# Task requirements
Wherever the string "consentir" occurs in a line of these records, report that line.

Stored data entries
+ + + + +

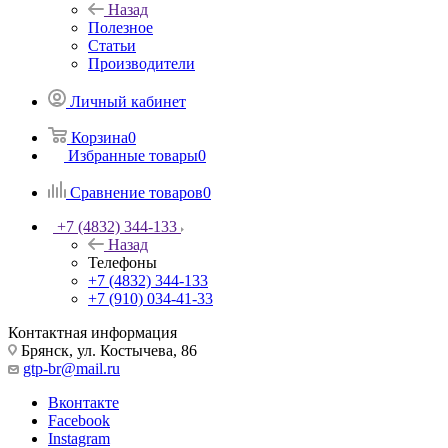
Назад
Полезное
Статьи
Производители
Личный кабинет
Корзина
0
Избранные товары
0
Сравнение товаров
0
+7 (4832) 344-133
Назад
Телефоны
+7 (4832) 344-133
+7 (910) 034-41-33
Контактная информация
Брянск, ул. Костычева, 86
gtp-br@mail.ru
Вконтакте
Facebook
Instagram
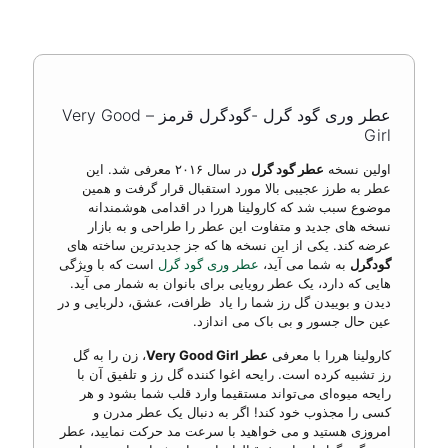
عطر وری گود گرل -گودگرل قرمز – Very Good
Girl
اولین نسخه
عطر گود گرل
در سال ۲۰۱۶ معرفی شد. این
عطر به طرز عجیبی بالا مورد استقبال قرار گرفت و همین
موضوع سبب شد که کارولینا هررا در اقدامی هوشمندانه
نسخه های جدید و متفاوت این عطر را طراحی و به بازار
عرضه کند. یکی از این نسخه ها که جز جدیدترین ساخته های
گودگرل
به شما می آید،
عطر وری گود گرل
است که با ویژگی
هایی که دارد، یک عطر رویایی برای بانوان به شمار می آید.
دیدن و بوییدن گل رز شما را یاد ظرافت، عشق، دلربایی و در
عین حال جسور و بی باک می اندازد.
کارولینا هررا با معرفی
عطر Very Good Girl
، زن را به گل
رز تشبیه کرده است. رایحه اغوا کننده گل رز و تلفیق آن با
رایحه میوه‌ای می‌تواند مستقیما وارد قلب شما بشود و هر
کسی را مجذوب خود کند! اگر به دنبال یک عطر مدرن و
امروزی هستید و می خواهید با سرعت مد حرکت نمایید، عطر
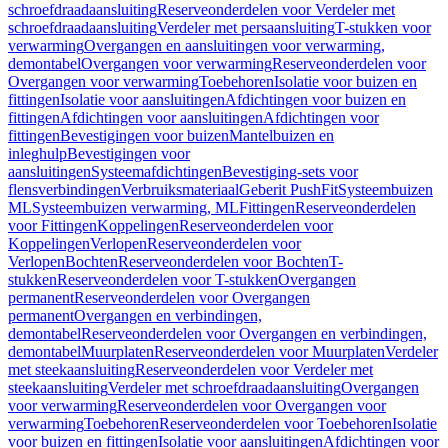
schroefdraadaansluiting
Reserveonderdelen voor Verdeler met
schroefdraadaansluiting
Verdeler met persaansluiting
T-stukken voor
verwarming
Overgangen en aansluitingen voor verwarming,
demontabel
Overgangen voor verwarming
Reserveonderdelen voor
Overgangen voor verwarming
Toebehoren
Isolatie voor buizen en
fittingen
Isolatie voor aansluitingen
Afdichtingen voor buizen en
fittingen
Afdichtingen voor aansluitingen
Afdichtingen voor
fittingen
Bevestigingen voor buizen
Mantelbuizen en
inleghulp
Bevestigingen voor
aansluitingen
Systeemafdichtingen
Bevestiging-sets voor
flensverbindingen
Verbruiksmateriaal
Geberit PushFit
Systeembuizen
ML
Systeembuizen verwarming, ML
Fittingen
Reserveonderdelen
voor Fittingen
Koppelingen
Reserveonderdelen voor
Koppelingen
Verlopen
Reserveonderdelen voor
Verlopen
Bochten
Reserveonderdelen voor Bochten
T-
stukken
Reserveonderdelen voor T-stukken
Overgangen
permanent
Reserveonderdelen voor Overgangen
permanent
Overgangen en verbindingen,
demontabel
Reserveonderdelen voor Overgangen en verbindingen,
demontabel
Muurplaten
Reserveonderdelen voor Muurplaten
Verdeler
met steekaansluiting
Reserveonderdelen voor Verdeler met
steekaansluiting
Verdeler met schroefdraadaansluiting
Overgangen
voor verwarming
Reserveonderdelen voor Overgangen voor
verwarming
Toebehoren
Reserveonderdelen voor Toebehoren
Isolatie
voor buizen en fittingen
Isolatie voor aansluitingen
Afdichtingen voor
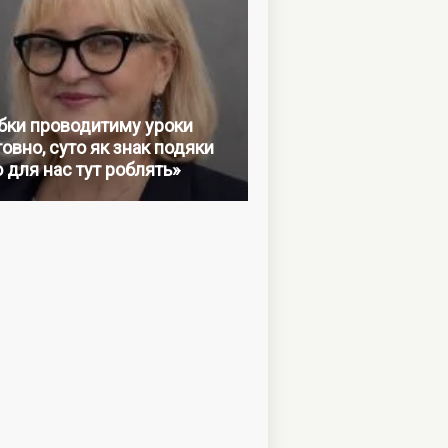
бки проводитиму уроки
овно, суто як знак подяки
о для нас тут роблять»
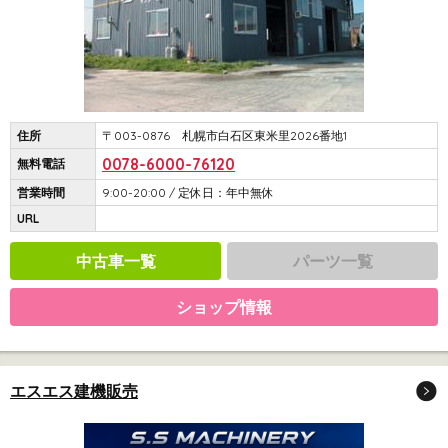
住所
〒003-0876 札幌市白石区東米里2026番地1
0078-6000-76120
無料電話
営業時間
9:00-20:00 / 定休日：年中無休
URL
中古車一覧
パーツ一覧
ショップ情報
エスエス建機販売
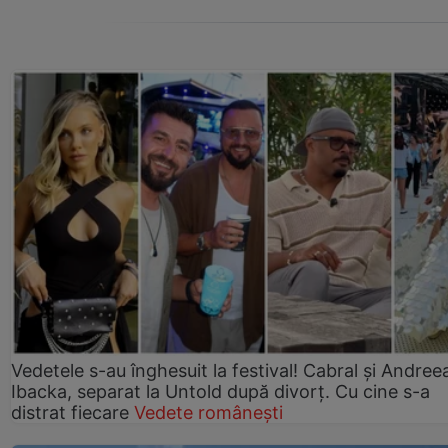
Vedetele s-au înghesuit la festival! Cabral și Andree
Ibacka, separat la Untold după divorț. Cu cine s-a
distrat fiecare
Vedete românești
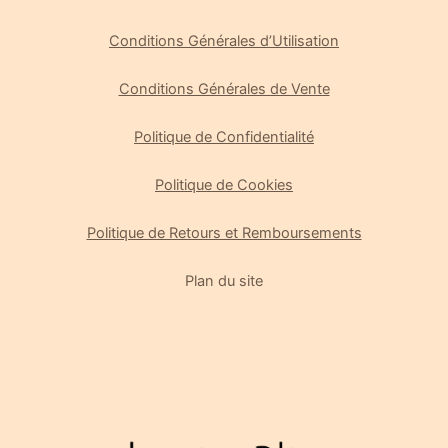
Conditions Générales d’Utilisation
Conditions Générales de Vente
Politique de Confidentialité
Politique de Cookies
Politique de Retours et Remboursements
Plan du site
Gérer le consentement
Pour offrir les meilleures expériences, nous utilisons des technologies
telles que les cookies pour stocker et/ou accéder aux informations des
appareils. Le fait de consentir à ces technologies nous permettra de
traiter des données telles que le comportement de navigation ou les ID
uniques sur ce site. Le fait de ne pas consentir ou de retirer son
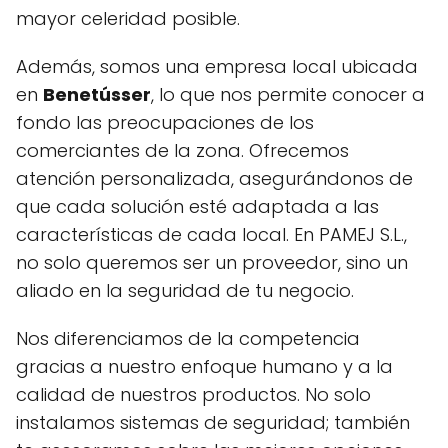
mayor celeridad posible.
Además, somos una empresa local ubicada
en
Benetússer
, lo que nos permite conocer a
fondo las preocupaciones de los
comerciantes de la zona. Ofrecemos
atención personalizada, asegurándonos de
que cada solución esté adaptada a las
características de cada local. En PAMEJ S.L.,
no solo queremos ser un proveedor, sino un
aliado en la seguridad de tu negocio.
Nos diferenciamos de la competencia
gracias a nuestro enfoque humano y a la
calidad de nuestros productos. No solo
instalamos sistemas de seguridad; también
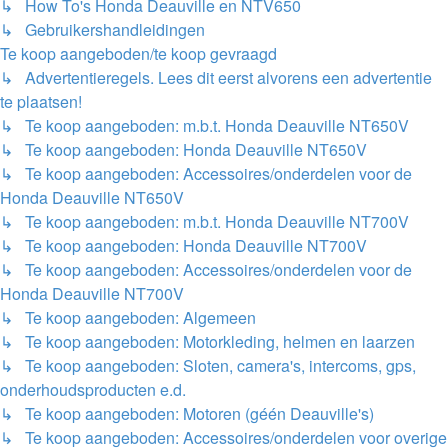
↳ How To's Honda Deauville en NTV650
↳ Gebruikershandleidingen
Te koop aangeboden/te koop gevraagd
↳ Advertentieregels. Lees dit eerst alvorens een advertentie
te plaatsen!
↳ Te koop aangeboden: m.b.t. Honda Deauville NT650V
↳ Te koop aangeboden: Honda Deauville NT650V
↳ Te koop aangeboden: Accessoires/onderdelen voor de
Honda Deauville NT650V
↳ Te koop aangeboden: m.b.t. Honda Deauville NT700V
↳ Te koop aangeboden: Honda Deauville NT700V
↳ Te koop aangeboden: Accessoires/onderdelen voor de
Honda Deauville NT700V
↳ Te koop aangeboden: Algemeen
↳ Te koop aangeboden: Motorkleding, helmen en laarzen
↳ Te koop aangeboden: Sloten, camera's, intercoms, gps,
onderhoudsproducten e.d.
↳ Te koop aangeboden: Motoren (géén Deauville's)
↳ Te koop aangeboden: Accessoires/onderdelen voor overige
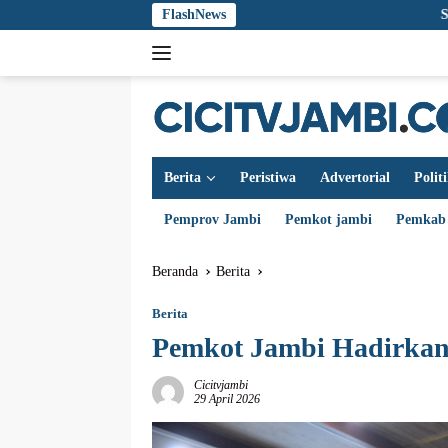
Langsung
FlashNews
Sidang Korupsi 
ke
konten
Berita
Peristiwa
Advertorial
Polit
Pemprov Jambi
Pemkot jambi
Pemkab
Beranda
Berita
Berita
Pemkot Jambi Hadirkan
Cicitvjambi
29 April 2026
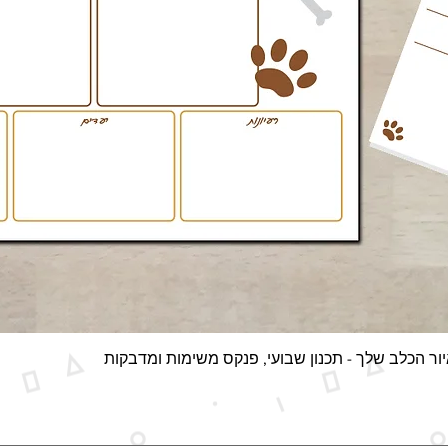
תצוגה מהירה
ור הכלב שלך - תכנון שבועי, פנקס משימות ומדבקות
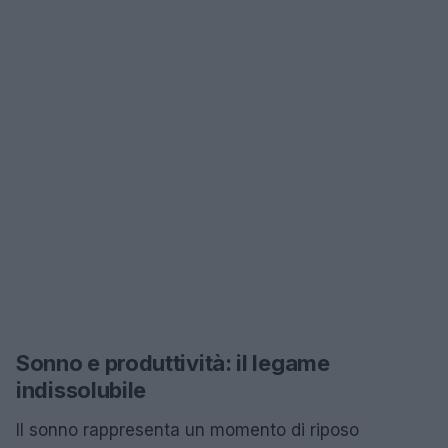
Sonno e produttività: il legame
indissolubile
Il sonno rappresenta un momento di riposo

+ + + + +

# Exercise output
appareils. Le fait de consentir à ces technologies nous permettra de
uniques sur ce site. Le fait de ne pas consentir ou de retirer son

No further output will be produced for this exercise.